*DIRECTIONS*.
The required lines are those that contain "command"; pull them out of the data and copy them.

═════ LISTED ENTRIES

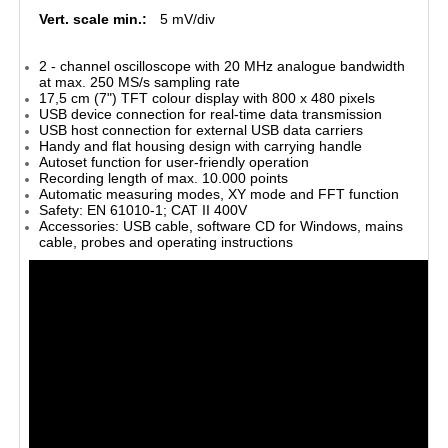
Vert. scale min.:
5 mV/div
2 - channel oscilloscope with 20 MHz analogue bandwidth
at max. 250 MS/s sampling rate
17,5 cm (7") TFT colour display with 800 x 480 pixels
USB device connection for real-time data transmission
USB host connection for external USB data carriers
Handy and flat housing design with carrying handle
Autoset function for user-friendly operation
Recording length of max. 10.000 points
Automatic measuring modes, XY mode and FFT function
Safety: EN 61010-1; CAT II 400V
Accessories: USB cable, software CD for Windows, mains
cable, probes and operating instructions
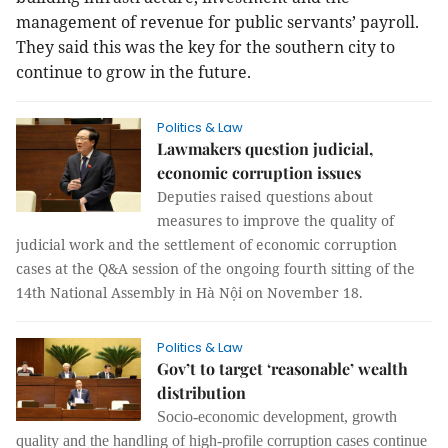
management of revenue for public servants’ payroll.
They said this was the key for the southern city to
continue to grow in the future.
Politics & Law
Lawmakers question judicial,
economic corruption issues
Deputies raised questions about
measures to improve the quality of
judicial work and the settlement of economic corruption
cases at the Q&A session of the ongoing fourth sitting of the
14th National Assembly in Hà Nội on November 18.
Politics & Law
Gov’t to target ‘reasonable’ wealth
distribution
Socio-economic development, growth
quality and the handling of high-profile corruption cases continue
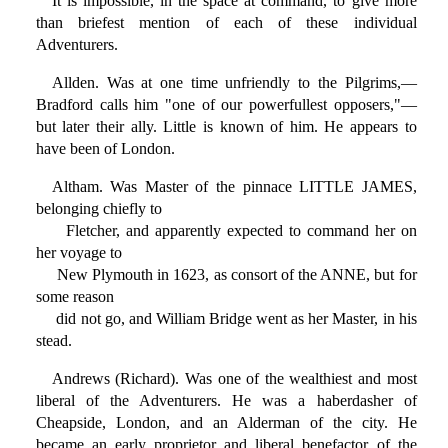
It is impossible, in the space at command, to give more
than briefest mention of each of these individual
Adventurers.
Allden. Was at one time unfriendly to the Pilgrims,—
Bradford calls him "one of our powerfullest opposers,"—
but later their ally. Little is known of him. He appears to
have been of London.
Altham. Was Master of the pinnace LITTLE JAMES,
belonging chiefly to
Fletcher, and apparently expected to command her on
her voyage to
New Plymouth in 1623, as consort of the ANNE, but for
some reason
did not go, and William Bridge went as her Master, in his
stead.
Andrews (Richard). Was one of the wealthiest and most
liberal of the Adventurers. He was a haberdasher of
Cheapside, London, and an Alderman of the city. He
became an early proprietor and liberal benefactor of the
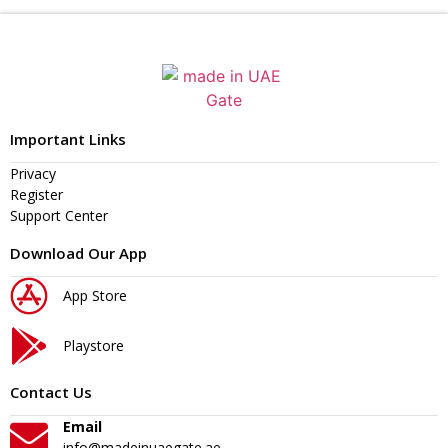
Important Links
Privacy
Register
Support Center
Download Our App
App Store
Playstore
Contact Us
Email
info@madeinuaegate.ae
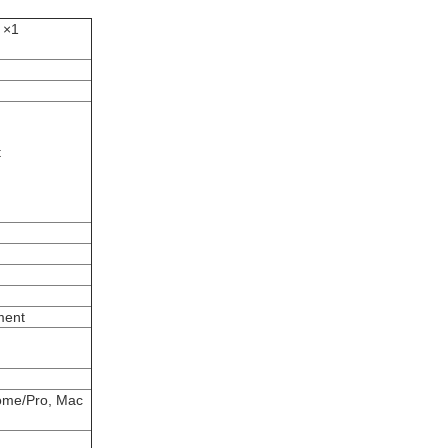
 ×1
t
ment
ome/Pro, Mac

══════════

*OUTPUT BELOW*.
It is impossible, in the space at command, to give more
Fletcher, and apparently expected to command her on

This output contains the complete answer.